本申请的说明书、权利要求书及附图中的术语“第一”和“第二”等仅用于区别不同对象,而不是用于描述特定顺序。此外,术语“包括”和“具有”以及它们的任何变形,意图在于覆盖不排他的包含。例如包含了一系列步骤或单元的过程、方法、系统、产品或设备等,没有限定于已列出的步骤或单元,而是可选地还包括没有列出的步骤或单元等,或可选地还包括对于这些过程、方法、产品或设备等固有的其它步骤或单元。
在本文中提及的“实施例”意味着,结合实施例描述的特定特征、结构或特性可以包 含在本申请的至少一个实施例中。在说明书中的各个位置出现上述短语并不一定均是指相同的实施例,也不是与其它实施例互斥的独立的或备选的实施例。本领域技术人员可以显式地和隐式地理解的是,本文所描述的实施例可以与其它实施例相结合。
在本申请中,“至少一个(项)”是指一个或者多个,“多个”是指两个或两个以上,“至少两个(项)”是指两个或三个及三个以上,“和/或”,用于描述关联对象的关联关系,表示可以存在三种关系,例如,“A和/或B”可以表示:只存在A,只存在B以及同时存在A和B三种情况,其中A,B可以是单数或者复数。字符“/”一般表示前后关联对象是一种“或”的关系。“以下至少一项(个)”或其类似表达,是指这些项中的任意组合。例如,a,b或c中的至少一项(个),可以表示:a,b,c,“a和b”,“a和c”,“b和c”,或“a和b和c”。
本申请的技术方案涉及人工智能和/或大数据技术领域,如可具体涉及神经网络技术,可应用于信息检索等场景。可选的,本申请涉及的数据如样本、输出值和/或损失值等可存储于数据库中,或者可以存储于区块链中,本申请不做限定。
本申请实施例提供了一种模型训练的方法,通过改进模型训练中样本的生成方法,提高模型训练的难度,从而增强模型的鲁棒性。为了更清楚地描述本申请的方案,接下来将结合本申请实施例中的附图对本申请实施例进行描述。

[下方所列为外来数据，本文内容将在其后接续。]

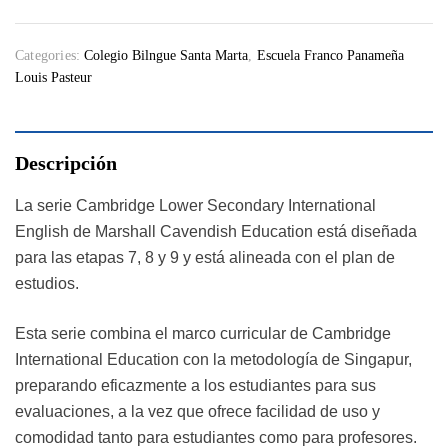
Categories:
Colegio Bilngue Santa Marta
,
Escuela Franco Panameña
Louis Pasteur
Descripción
La serie Cambridge Lower Secondary International
English de Marshall Cavendish Education está diseñada
para las etapas 7, 8 y 9 y está alineada con el plan de
estudios.
Esta serie combina el marco curricular de Cambridge
International Education con la metodología de Singapur,
preparando eficazmente a los estudiantes para sus
evaluaciones, a la vez que ofrece facilidad de uso y
comodidad tanto para estudiantes como para profesores.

请参阅图1,图1是本申请实施例公开的一种模型训练方法的流程示意图。如图1所示,上述方法包括:
S101:获取待处理数据集。
对于基于深度学习的模型来说,需要大量的数据对模型进行训练。上述训练模型的数据的集合可以称为数据集,为了模型的训练更加有效,需要对数据集进行处理,得到对模型的训练有效的正样本和负样本,本申请的处理方法包括:
从微软的文档排序任务公开数据集获取初始数据,上述数据集可以表示为M={(q 1,s 1),(q 2,s 2),…,(q i,s i),…,(q n,s n)},其中,q i表示用户搜索的文本,即查询项;s i表示搜索引擎返回的结果,即文档列表,n表示上述数据集中查询项的个数。对于任意一个由搜索引擎返回的结果s i可以表示为:s i={(d i1,l i1),(d i2,l i2),…,(d ij,l ij),…,(d im,l im)},其中,d ij表示第i个查询项对应的第j个搜索结果,即文档项;l ij为标签项,l ij为1时,表示用户点击了该搜索结果,l ij为0时,表示用户未点击该搜索结果;m表示该搜索结果中文档项的个数。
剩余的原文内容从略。